There is lots of new activity in the case. Here’s something that caught my eye: this notice of intent by State Farm to serve a subpoena on Courtney Schloemer, one of Hood’s assistant AG’s, for her attendance at the big row coming on February 6, the hearing about whether the injunction against Hood’s criminal prosecution of the insurer should stay or go. Schloemer, you may remember, worked with Hood’s grand jury, and according to the Brian Ford notes, she discussed his potential testimony before the grand jury with one of the Scruggs Katrina Group attorneys. (Click here for a post I wrote that has a link to the unredacted Ford notes, the link is about halfway down the post).

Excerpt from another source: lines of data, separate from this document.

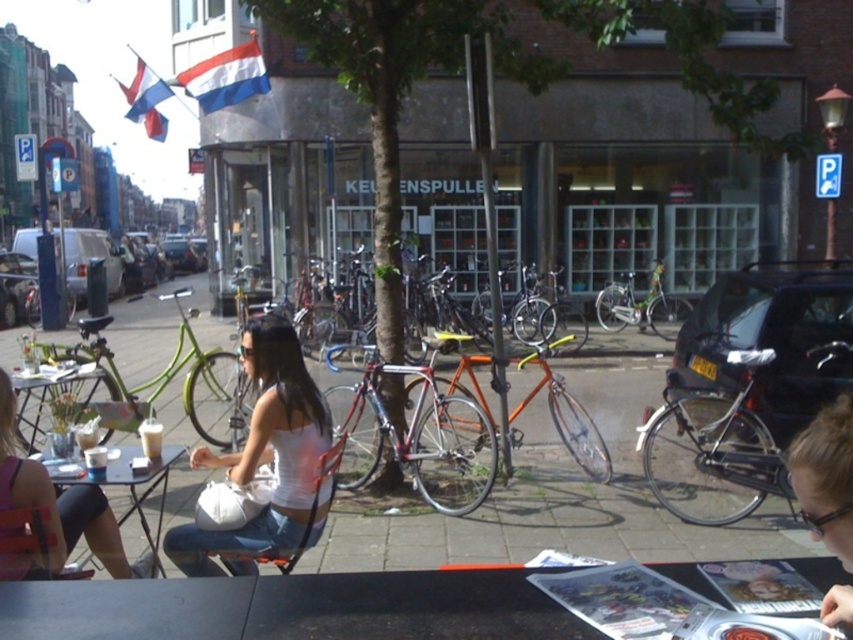 You are standing at the point marked by the coordinates point (161, 381). What object is located at this point?

The point (161, 381) marks the green matte bicycle at left.

You are a delivery person who needs to pick up a package from the table at the center. The green matte bicycle at left is blocking your path. Can you walk around it to reach the matte white tank top at center?

The green matte bicycle at left is further to the viewer than the matte white tank top at center, so you can walk around it to reach the matte white tank top at center.

You are standing at the sidewalk cafe table in the urban scene. There are two points marked on the ground in front of you. One is at coordinate point (241,483) and the other at point (375,433). Which point is closer to you?

Point (241,483) is closer to the viewer than point (375,433). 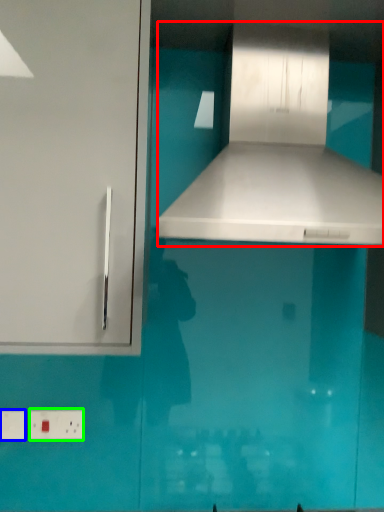 Question: Which object is the closest to the vent (highlighted by a red box)? Choose among these: electric outlet (highlighted by a blue box) or electric outlet (highlighted by a green box).

Choices:
 (A) electric outlet
 (B) electric outlet

Answer: (B) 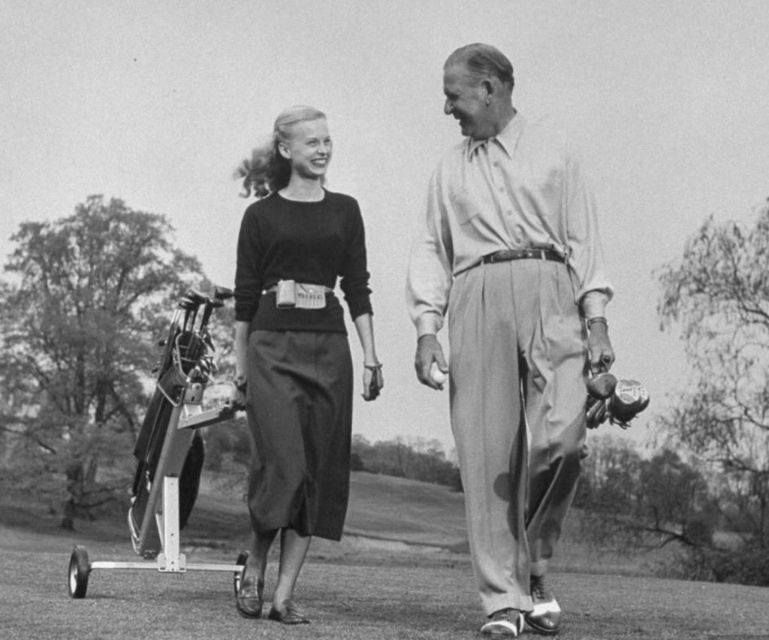 Can you confirm if light beige cotton pants at center is positioned above matte black sweater at center?

Yes, light beige cotton pants at center is above matte black sweater at center.

Can you confirm if light beige cotton pants at center is thinner than matte black sweater at center?

Correct, light beige cotton pants at center's width is less than matte black sweater at center's.

Does point (475, 404) lie behind point (298, 113)?

No.

Where is `light beige cotton pants at center`? This screenshot has height=640, width=769. light beige cotton pants at center is located at coordinates (508, 330). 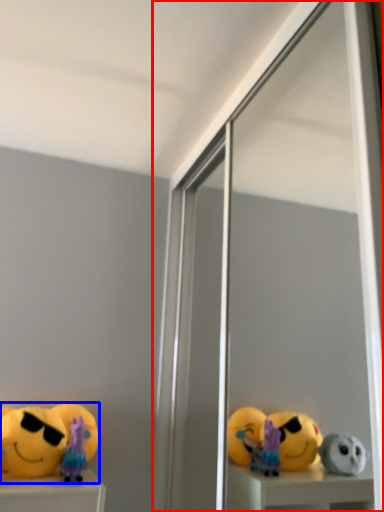 Question: Which of the following is the closest to the observer, screen door (highlighted by a red box) or toy (highlighted by a blue box)?

Choices:
 (A) screen door
 (B) toy

Answer: (A) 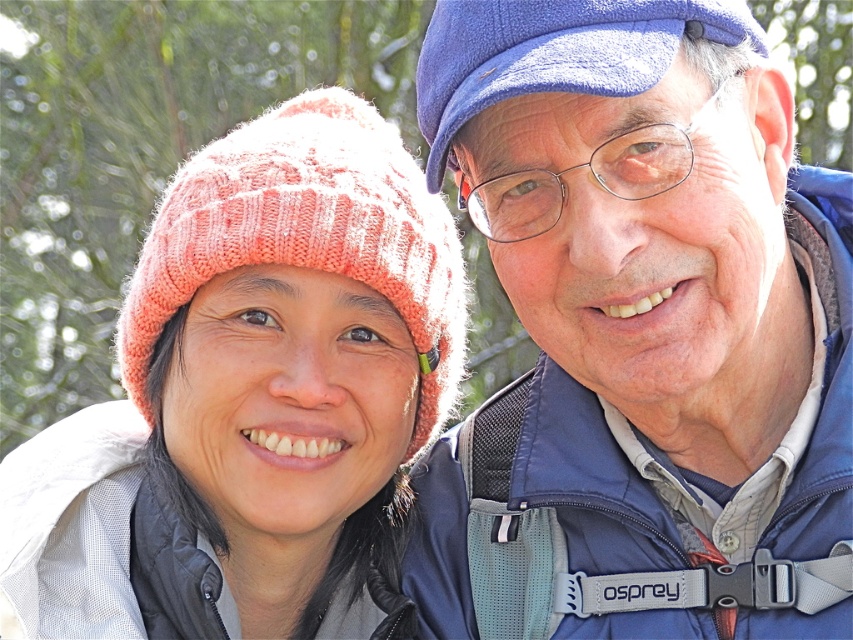 Based on the scene description, where exactly is the blue fabric jacket at upper right located in terms of coordinates?

The blue fabric jacket at upper right is located at point coordinates of [640,332].

You are a hiker trying to navigate between two points marked in the image. The first point is at coordinate point (790, 499) and the second is at point (590, 61). Which point should you aim for first if you want to follow the correct path order?

You should aim for point (590, 61) first because point (790, 499) is behind it, indicating the correct path order starts with the forward point.

You are planning to take a photo of the blue fabric jacket at upper right and the pink knitted beanie at upper left. If you want both items to appear equally sized in the photo, what should you do?

Since the blue fabric jacket at upper right is narrower than the pink knitted beanie at upper left, you should position the camera closer to the blue fabric jacket at upper right and farther from the pink knitted beanie at upper left to make them appear the same size in the photo. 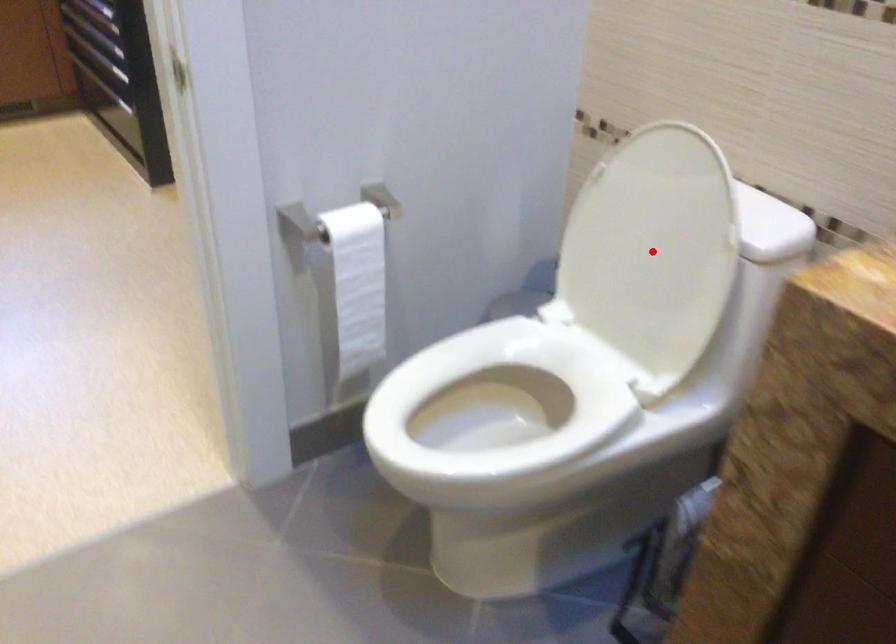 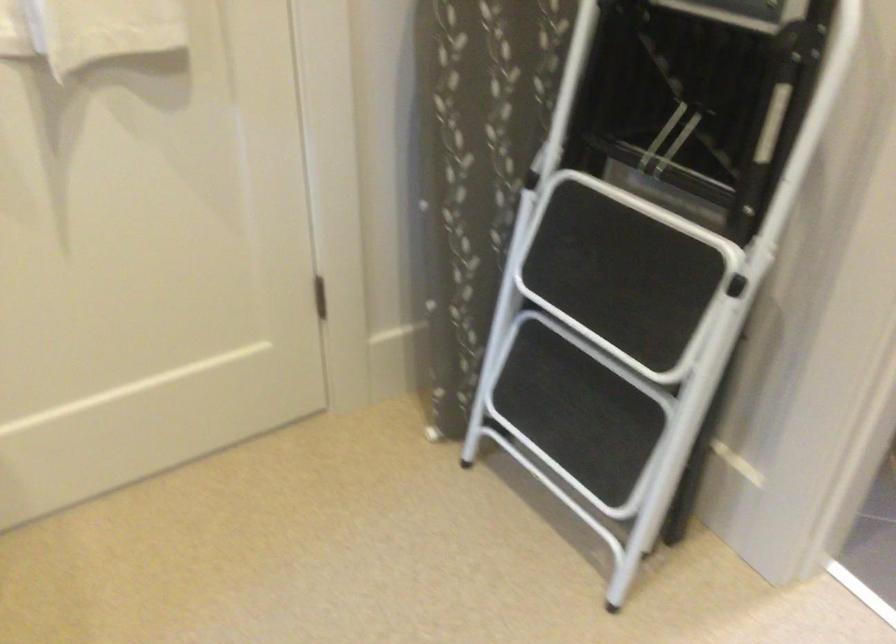 Question: I am providing you with two images of the same scene from different viewpoints. A red point is marked on the first image. At the location where the point appears in image 1, is it still visible in image 2?

Choices:
 (A) Yes
 (B) No

Answer: (B) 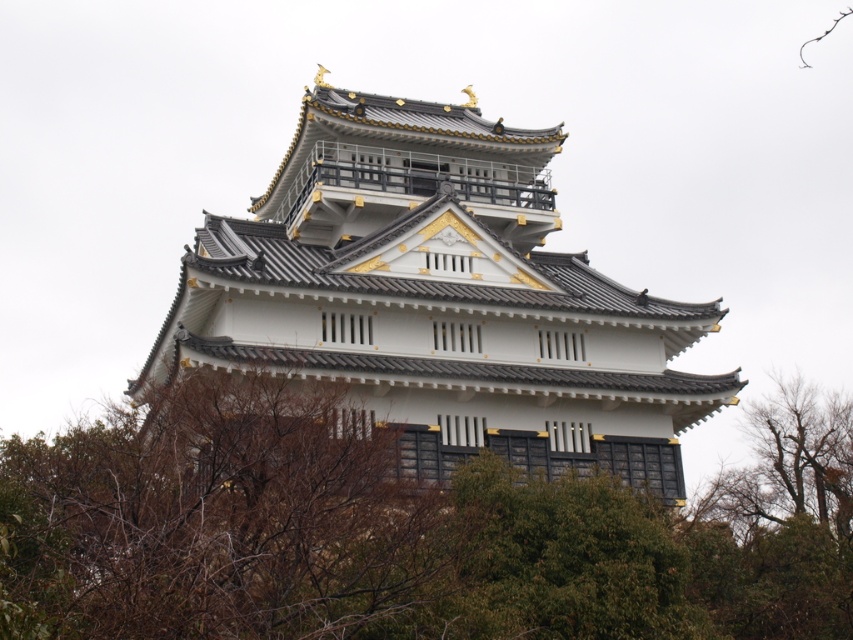 Question: Which object is farther from the camera taking this photo?

Choices:
 (A) green leafy tree at center
 (B) white painted wood tower at center

Answer: (B)

Question: Is green leafy tree at center to the left of white painted wood tower at center from the viewer's perspective?

Choices:
 (A) no
 (B) yes

Answer: (B)

Question: Which object appears farthest from the camera in this image?

Choices:
 (A) white painted wood tower at center
 (B) green leafy tree at center

Answer: (A)

Question: Does green leafy tree at center have a smaller size compared to white painted wood tower at center?

Choices:
 (A) yes
 (B) no

Answer: (B)

Question: Is green leafy tree at center below white painted wood tower at center?

Choices:
 (A) no
 (B) yes

Answer: (B) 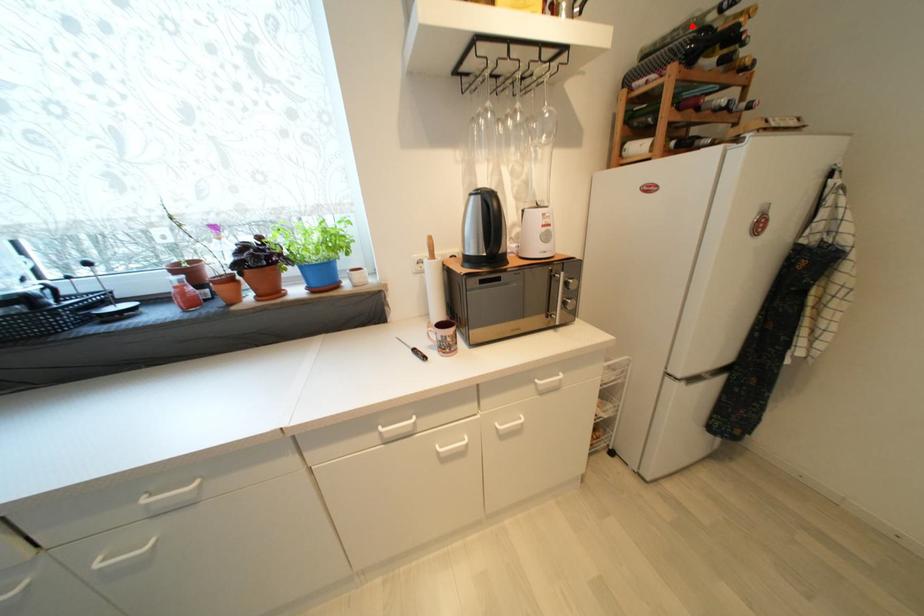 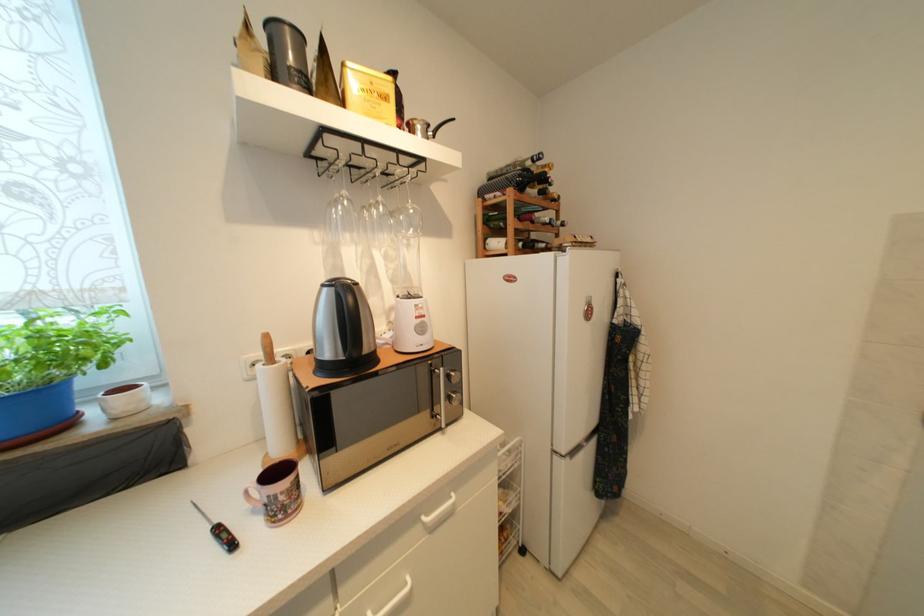 Where in the second image is the point corresponding to the highlighted location from the first image?

(518, 166) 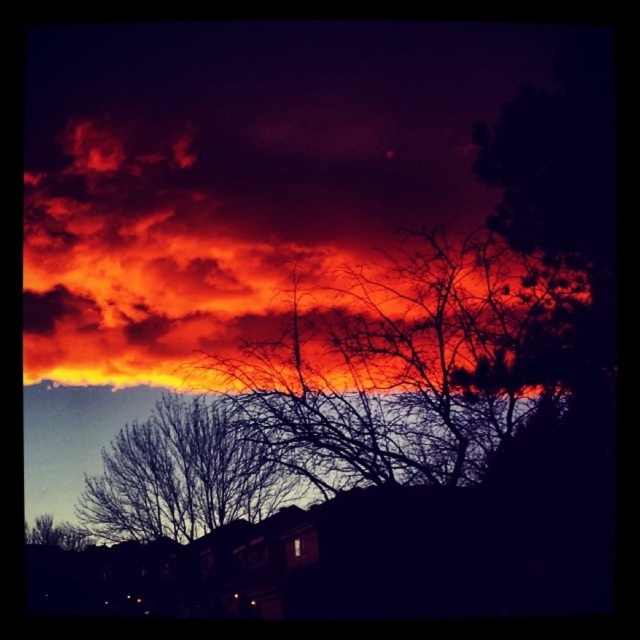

Now, you may say so what, it’s debatable about who is using whom in that transaction. And I will say, I see your point but I don’t buy it — it looks bad, just like it looks bad if what Lee Harrell said in his deposition is true, that Scruggs tried to strongarm George Dale into backing some play to set him up as a Katrina czar with State Farm money, and that Hood was working with Scruggs to strongarm State Farm into settling civil cases through threats of criminal investigation.
Despite what she said about me to Legal Newsline, I have no ill will toward Courtney Schloemer. I’m sure she’s trying to do her job as she thinks best. Plus, I dish it out, so I reckon I can take it, too. I’m a litigator, if I got upset about every instance of someone giving me the skunk eye I’d never get anything done.
As to that subpoena, it didn’t take State Farm long to transfer its intent into an actual subpoena, which was served on Schloemer at 7:02 p.m. yesterday, it says, IN THE PARKING GARAGE OUTSIDE HER OFFICE. Dang, you know, when I read this I felt sorry for her, someone laying for you with process, you’re just trying to get in your car and get home. But of course, she and the Prisoner of High Street have, I’m sure, caused more than a few hearts to flutter by serving subpoenas in similar ways. Your perspective, it all depends on which end of the microscope you’re on.
The other big news from State Farm v. Hood yesterday is that Hood, who knows what it’s like to get pantsed, is trying to keep his confidential informant from being likewise pantsed in a State Farm deposition scheduled for Friday. Check out the bench memorandum State Farm filed yesterday. A letter from Hood’s lawyer to the Magistrate Judge is attached as Exhibit A, and an e-mail string involving Scruggs’ attorney, John Keker, is attached as Exhibit B. Hood and Scruggs, together again. Maybe that Hoodnscruggs line of products might sell after all. Waffleggs, anyone?
By the way, from last Friday, here’s State Farm’s response to Hood’s motion to dissolve the injunction, including all the exhibits that go with it. One of these exhibits is Exhibit I, Hood’s testimony to Congress in February 2007. Read it, and ask yourself, should he be making statements like that regarding an ongoing criminal investigation before a state grand jury?